CRI-O 1.18 lands: Adds better insight, config handling for Kubeheads – but keep an eye on the defaults

CRI-O 1.18 lands: Adds better insight, config handling for Kubeheads – but keep an eye on the defaults

CRI-O, which pitches itself as an open-source replacement for Docker as the runtime for Kubernetes, is now available in version 1.18, improving on configuration and logging, among other things.

The release is the first of the community project – an implementation of the Kubernetes Container Runtime Interface based on the Open Container Initiative –  to support drop-in registries.conf configuration files and also provides ways to set a default environment for all containers and a default config path if needed. Users are meant to get more feedback about their input, thanks to a new verification feature that validates provided capabilities when CRI-O is started. 

To improve on traceability, increasingly a hot topic with cloud-natives, the project now adds log context to container stats and gRPC method names to log entries for better insight.

In terms of API changes, the project uses /var/run/$NS_NAMEns/$RAND_ID instead of /var/run/crio/ns/$RAND_ID/$NS_NAME when pinning namespaces, which is meant to improve compatibility with other providers’ networking plugins. Also, the CRI-O team has decided to stop running containers with NET_RAW and SYS_CHROOT by default, arguing in the release notes that “the majority of containers don’t need them” and “the fewer capabilities CRI-O gives out by default, the more secure it is by default”. 

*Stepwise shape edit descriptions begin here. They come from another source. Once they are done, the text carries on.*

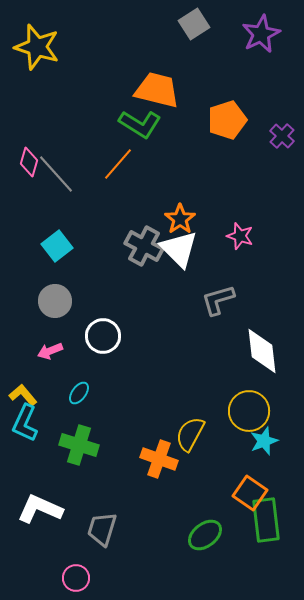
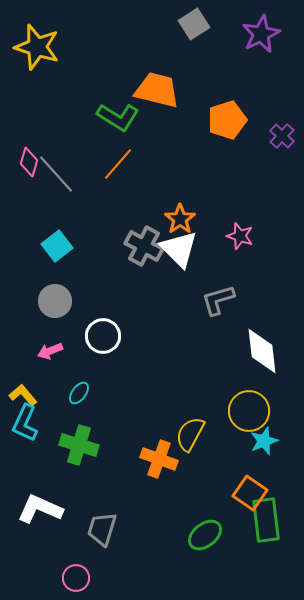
green L-shape: moved 22 px left, 7 px up
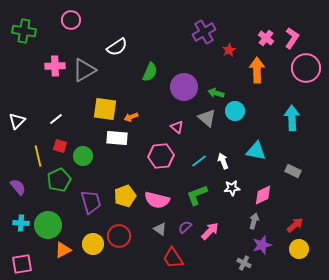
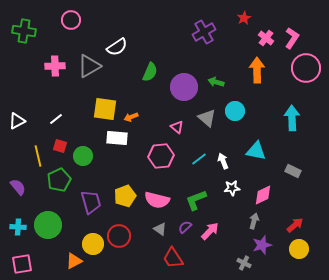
red star at (229, 50): moved 15 px right, 32 px up
gray triangle at (84, 70): moved 5 px right, 4 px up
green arrow at (216, 93): moved 11 px up
white triangle at (17, 121): rotated 18 degrees clockwise
cyan line at (199, 161): moved 2 px up
green L-shape at (197, 195): moved 1 px left, 5 px down
cyan cross at (21, 223): moved 3 px left, 4 px down
orange triangle at (63, 250): moved 11 px right, 11 px down
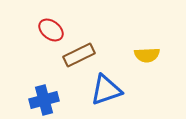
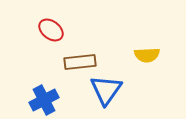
brown rectangle: moved 1 px right, 7 px down; rotated 20 degrees clockwise
blue triangle: rotated 36 degrees counterclockwise
blue cross: rotated 12 degrees counterclockwise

However, there are, of course, teams running building tool buildah in their containers or using them to configure RPMs, which are only two of the examples that could fail with the new defaults and therefore require some manual updates to keep going. Same goes for devs still using a version of the Go language that is below 1.13, as support for these has been dropped from the project in order to be able to use it with Kubernetes 1.18. 

Apart from that, the CRI-O now does live reloads for the decryption_keys_path, as well as for configurations of seccomp and AppArmor profile options. It also learned to take local images into account, when pulling images with a localhost/-prefix.

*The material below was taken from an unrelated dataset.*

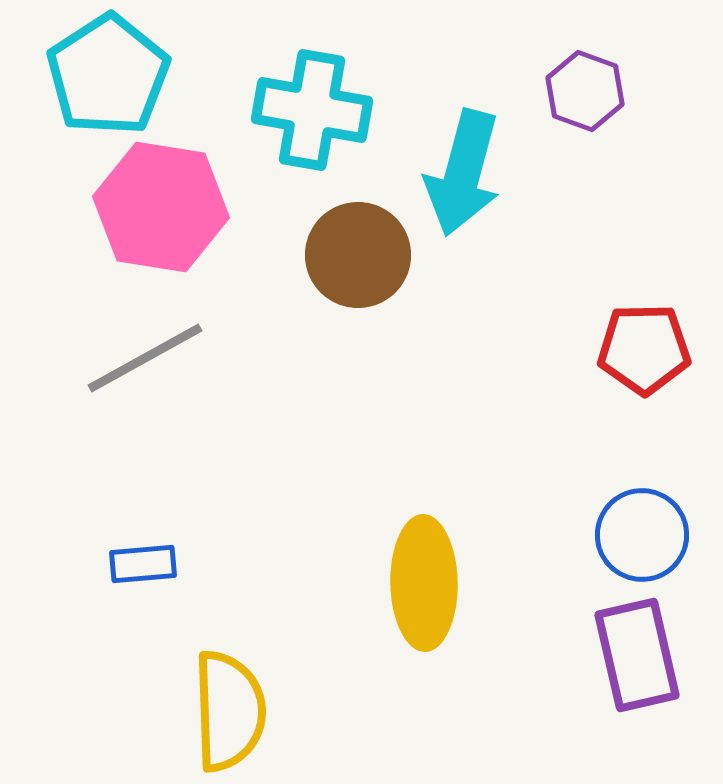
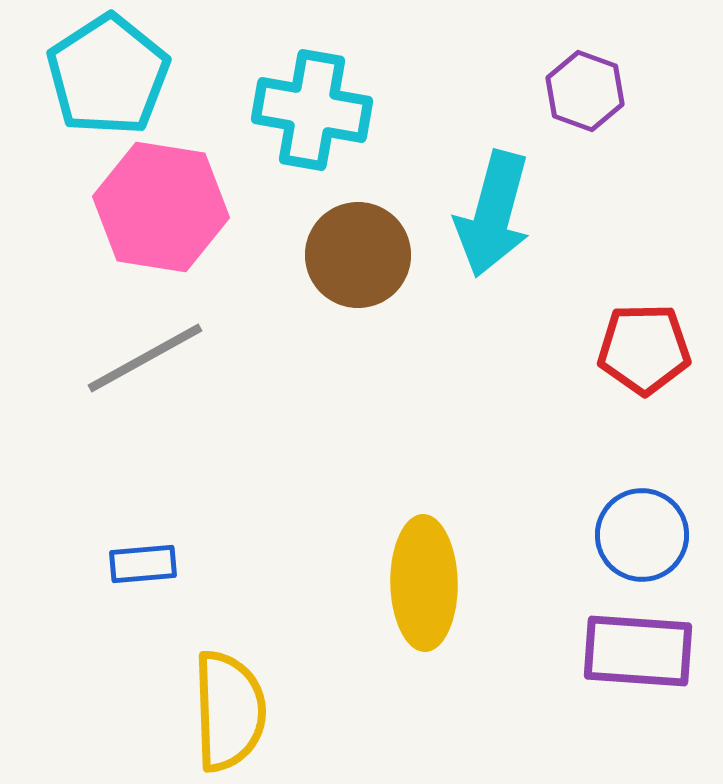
cyan arrow: moved 30 px right, 41 px down
purple rectangle: moved 1 px right, 4 px up; rotated 73 degrees counterclockwise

A full list of added features and fixed bugs can be found in the CRI-O repository. Those who need help updating their configuration file to the latest version can make use of the crio config -m/–migrate option. 

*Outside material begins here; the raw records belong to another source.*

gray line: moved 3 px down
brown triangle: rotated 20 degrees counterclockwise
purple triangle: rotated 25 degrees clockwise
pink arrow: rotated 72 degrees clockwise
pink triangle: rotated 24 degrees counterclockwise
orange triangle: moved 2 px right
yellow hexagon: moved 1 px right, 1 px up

CRI-O was started by Red Hat in 2016 and is currently a Cloud Native Computing Foundation incubating project. Contributing organisations include Intel, Suse, Hyper, and IBM, though Red Hat is still top of the list. 

The project is seen as an alternative to Docker and rkt, and supports runc and Kata Containers as container runtimes, though “any OCI-conformant runtime can be plugged in principle”. Being CRI-based, it’s also one of the runtimes supported by container orchestration tool Kubernetes. The project gained some public interest in 2019, when Red Hat decided to replace the Docker engine inside its OpenShift Container Platform with CRI-O. Another project using it as the default is OpenSuse’s Kubernetes distribution Kubic.